En ese sentido, recordó una escena que quedó grabada en su memoria desde aquel día. “Lo primero que me acuerdo es que me vienen a buscar y me preguntan: ‘¿Sos el hijo de Gilda?’. Eso me acompañó desde aquel momento hasta hoy”, contó.
Durante su infancia, el éxito de su mamá fue difícil de transitar. “De chiquito iba a un corso o a un club a jugar al fútbol y escuchaba Gilda y eso me mataba a mí. Me escondía, lloraba”, relató.
Y explicó que, en aquel momento, no tenía las herramientas para procesar lo que le había ocurrido: “No entendía qué me pasaba. Estaba inmaduro para llevar adelante esa situación”.
También habló del Santuario de Gilda, ubicado en ese punto exacto sobre la banquina de la ruta donde ocurrió la tragedia. “Sé que hay mucho amor puesto ahí. Para mí es distinto porque ahí viví mi peor pesadilla”, sostuvo. Sin embargo, dijo que ya se siente preparado para afrontar esa situación: “Tengo ganas de ir y darle amor”.
Cómo era Gilda puertas adentro
Más allá de la figura popular, Fabricio recordó a su mamá desde un lugar íntimo y familiar. “Era muy dulce y graciosa, éramos muy compinches. Mi vieja, vivía la vida a pleno”, describió.
Y agregó: “Siempre anfitriona. En reuniones, ella cantaba y cantábamos todos. Era pura fiesta. Reuniones hasta que amanecía”.
En otra parte de la charla, eligió tres canciones para explicar quién fue su mamá y qué significan para él.

Una de ellas fue “Corazón valiente”, la cual vinculó con la decisión de Gilda de abandonar su vida como maestra jardinera y apostar por su sueño. “Estaba casada, se divorció, dijo ‘no amo más a mi marido y quiero ir por mi sueño’ y nadie le aseguraba nada”, destacó.
Luego, mencionó “No me arrepiento de este amor”, una canción que representa una etapa muy difícil de la carrera de la cantante. “Fue una persona perseguida, tuvo un productor que era un mafioso, que mató gente y le hizo la vida imposible”, afirmó.

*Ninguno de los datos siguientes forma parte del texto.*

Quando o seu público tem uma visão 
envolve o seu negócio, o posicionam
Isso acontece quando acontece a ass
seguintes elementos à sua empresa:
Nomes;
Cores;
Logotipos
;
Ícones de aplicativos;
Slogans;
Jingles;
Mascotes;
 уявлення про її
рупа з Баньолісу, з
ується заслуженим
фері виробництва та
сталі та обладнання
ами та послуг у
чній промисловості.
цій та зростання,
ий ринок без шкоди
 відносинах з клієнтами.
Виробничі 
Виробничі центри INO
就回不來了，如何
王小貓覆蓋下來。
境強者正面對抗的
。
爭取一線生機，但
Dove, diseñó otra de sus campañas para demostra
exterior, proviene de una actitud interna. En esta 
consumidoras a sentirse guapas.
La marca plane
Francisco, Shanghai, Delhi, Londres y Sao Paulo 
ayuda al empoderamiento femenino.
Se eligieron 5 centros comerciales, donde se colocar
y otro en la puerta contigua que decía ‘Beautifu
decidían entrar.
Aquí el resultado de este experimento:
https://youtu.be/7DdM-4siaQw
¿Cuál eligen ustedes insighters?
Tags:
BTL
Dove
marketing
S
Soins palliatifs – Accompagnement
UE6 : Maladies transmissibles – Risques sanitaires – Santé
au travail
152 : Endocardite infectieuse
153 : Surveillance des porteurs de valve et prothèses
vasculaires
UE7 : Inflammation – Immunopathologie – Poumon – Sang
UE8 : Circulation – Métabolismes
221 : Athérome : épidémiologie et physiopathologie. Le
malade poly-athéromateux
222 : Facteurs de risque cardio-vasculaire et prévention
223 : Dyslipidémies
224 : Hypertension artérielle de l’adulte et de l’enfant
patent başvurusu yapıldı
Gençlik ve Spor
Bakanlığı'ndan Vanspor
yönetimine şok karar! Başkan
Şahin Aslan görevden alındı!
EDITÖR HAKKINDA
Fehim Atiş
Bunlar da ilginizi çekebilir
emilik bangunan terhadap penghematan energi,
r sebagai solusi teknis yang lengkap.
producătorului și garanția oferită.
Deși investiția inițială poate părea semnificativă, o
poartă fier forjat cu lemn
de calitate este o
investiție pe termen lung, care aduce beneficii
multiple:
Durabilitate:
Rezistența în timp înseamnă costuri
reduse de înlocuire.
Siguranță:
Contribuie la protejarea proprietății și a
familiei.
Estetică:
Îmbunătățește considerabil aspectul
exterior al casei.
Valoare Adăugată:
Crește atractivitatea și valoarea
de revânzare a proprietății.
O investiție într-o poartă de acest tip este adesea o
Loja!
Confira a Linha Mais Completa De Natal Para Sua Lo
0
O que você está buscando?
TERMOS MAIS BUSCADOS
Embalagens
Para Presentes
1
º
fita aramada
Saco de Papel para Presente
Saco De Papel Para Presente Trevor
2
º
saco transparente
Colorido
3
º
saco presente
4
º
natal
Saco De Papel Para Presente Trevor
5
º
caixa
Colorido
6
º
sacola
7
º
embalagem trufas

Por último, “Mi despedida”, a la que le dio un significado especialmente personal: “Me enseñó que no hay despedidas, que siempre estás”.
“Todavía hablo con ella, me sigue ayudando”
A 30 años de la tragedia, Fabricio aseguró que el vínculo con su mamá no desapareció. “Lo lindo es que se sale. Todavía hablo con ella, me sigue ayudando. Me acompaña. (...)Voy por la calle y veo un 7, el 7 de septiembre, murieron siete músicos. Es su número. Cuando tengo dudas, veo una señal de ella y sé que es por ahí”, explicó.
Este año, además, decidió vivir el aniversario de una manera diferente. Después de ver los distintos festivales y homenajes que se preparaban por las tres décadas de su muerte, sintió que era momento de celebrar su legado.
“Pensé que este año eran 30 años, va a haber una fiesta. Se la celebré. Una noche soñada. Es como que se cierra un ciclo muy profundo en mi vida”, expresó.
Y dejó una frase que resume el lugar que Gilda ocupa hoy en su vida, después de tantos años de dolor: “Si suena una canción de ella la bailo, olvidate. La canto y soy feliz. La amo profundamente”.